The most valuable side effect of listening to this set is that it has prompted me to more fully reconsider and appreciate the post-Richard Thompson era. As I found myself listening to the 7th disc — that 1974 Troubador show — I initially didn’t realize that Thompson wasn’t on the recording. Curiously enough, with Sandy Denny back on vocals for this set, I didn’t bother to look initially and just found myself enjoying the show and the guitar playing in particular quite immensely. I didn’t realize I’d become such as snob about Richard Thompson’s tenure with the band! No disrespect to Mr. Thompson — who is one of my guitar heroes, for sure — but it is nice to realize that when they want to, post-Thompson Fairport can rock just fine even without him in tow. Recorded a week after the Sydney Opera House shows that made up the Moveable Feast album, this performance is reportedly a more assured performance — I have not yet compared them for myself, full disclosure. Whatever the case, Sandy and the band are in fine form — this version of her classic “Who Knows Where The Time Goes” is wonderful.

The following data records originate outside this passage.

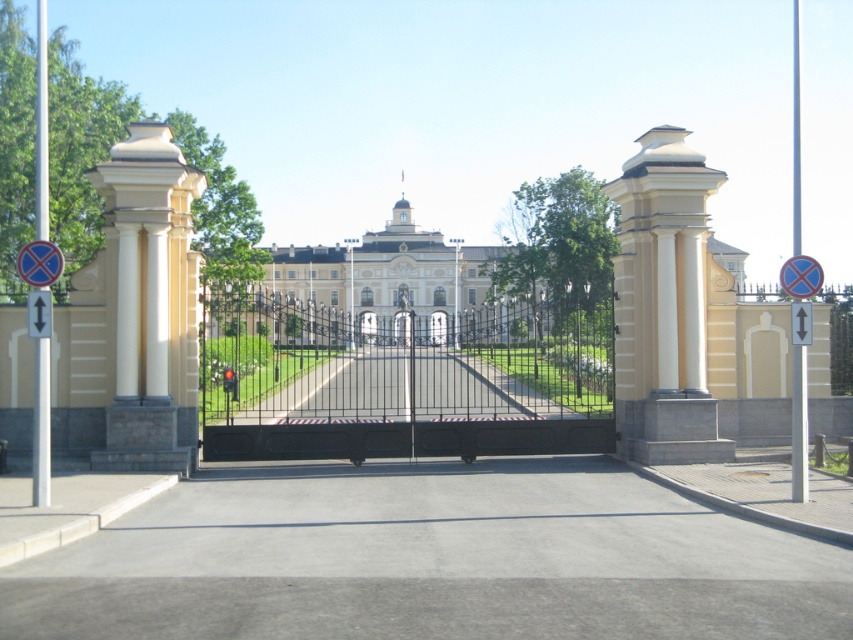 Question: Which object appears farthest from the camera in this image?

Choices:
 (A) blue plastic sign at upper left
 (B) gray concrete driveway at center
 (C) white stone palace at center

Answer: (C)

Question: Is white smooth column at center thinner than black metal gate at center?

Choices:
 (A) no
 (B) yes

Answer: (A)

Question: Does blue plastic sign at upper left come behind yellow plastic traffic sign at upper right?

Choices:
 (A) yes
 (B) no

Answer: (B)

Question: Which of these objects is positioned closest to the blue plastic sign at upper left?

Choices:
 (A) white plastic arrow at center
 (B) black metal gate at center
 (C) black wrought iron gate at center

Answer: (A)

Question: Is gray concrete driveway at center above blue plastic sign at upper left?

Choices:
 (A) yes
 (B) no

Answer: (B)

Question: Which of the following is the closest to the observer?

Choices:
 (A) (38, 326)
 (B) (318, 292)
 (C) (784, 264)

Answer: (A) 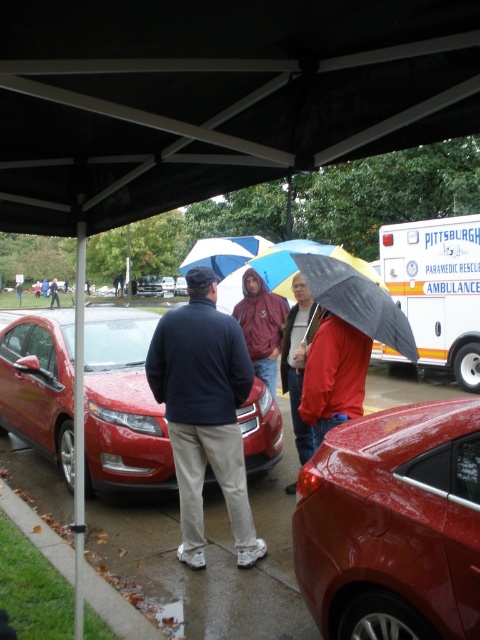 Between black matte canopy at upper center and glossy metallic car at lower right, which one has less height?

black matte canopy at upper center

Is black matte canopy at upper center below glossy metallic car at lower right?

Actually, black matte canopy at upper center is above glossy metallic car at lower right.

This screenshot has width=480, height=640. I want to click on black matte canopy at upper center, so click(x=215, y=97).

Between dark blue sweater at center and rainbow-patterned umbrella at center, which one has more height?

Standing taller between the two is rainbow-patterned umbrella at center.

This screenshot has width=480, height=640. What do you see at coordinates (204, 412) in the screenshot?
I see `dark blue sweater at center` at bounding box center [204, 412].

You are a GUI agent. You are given a task and a screenshot of the screen. Output one action in this format:
    pyautogui.click(x=<x>, y=<y>)
    Task: Click on the dark blue sweater at center
    
    Given the screenshot: What is the action you would take?
    pyautogui.click(x=204, y=412)

Is shiny red sedan at center closer to camera compared to red matte jacket at center?

That is True.

Identify the location of shiny red sedan at center. The image size is (480, 640). (122, 404).

The width and height of the screenshot is (480, 640). Find the location of `shiny red sedan at center`. shiny red sedan at center is located at coordinates (122, 404).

This set includes a previously unreleased performance from the show, a Richard Thompson tune called “Down Where The Drunkards Roll.” The previously unreleased 1973 set (Fairfield Halls, December 16, 1973) is a high quality stereo soundboard grade recording that sounds real solid too –again the Richard Thompson comparison comes to mind on tracks like “Mathew, Mark, Luke & John” with its blistering guitar soloing and rock solid arrangements.
Some call Fairport Convention Britain’s answer to The Band and there may be some truth to that conceptually as both blend rural folk sounds with good old rock ‘n roll. But really, they were a very different thing. Intrinsically, British folk sounds hailing back to ye olde days of madrigals and all that sort of thing are simply not rooted in the same place as the sort of Appalachian / proto-Americana flavors Robbie Robertson and company were pursuing.
To that, the producers of Come All Ye — The First Ten Years have struck a fine balance to present a quite complete showcase of all the facets that make up the Fairport Convention universe. So, here you will also find tracks from a Sandy Denny box set, songs that showed up on Richard Thompson compilations as well as numerous radio shows such as John Peel’s Top Gear — the latter sounding remarkably good for their age. Its really nice hearing a track like Roger McGuinn & Bob Dylan’s “The Ballad of Easy Rider” — featuring vocals by Sandy Denny and recorded at the time of Liege & Lief but not formally released until the 1976 Richard Thompson solo album Guitar, Vocal — in context with music from the period. It makes much more sense here. The fine previously unreleased version of “The Deserter” (from Leige & Leif) is wonderful.
Overall the sound on this set is excellent, with nice rich acoustic guitar tones and a nice warmth surrounding the vocals — there was probably no need for loudness wars styled mastering here, so there is a fair amount of dynamic range audible.
And so go things on this fine fine Fairport boxed set outing. If you know you like Sandy Denny and Richard Thompson, Come All Ye — The First Ten Years is a great place to start a new Fairport Convention journey. If you know you like Fairport Convention, Come All Ye — The First Ten Years is a great way to expand your collection of rarities in a thoughtful manner.
And isn’t that the purpose of well curated collection like this? I think so.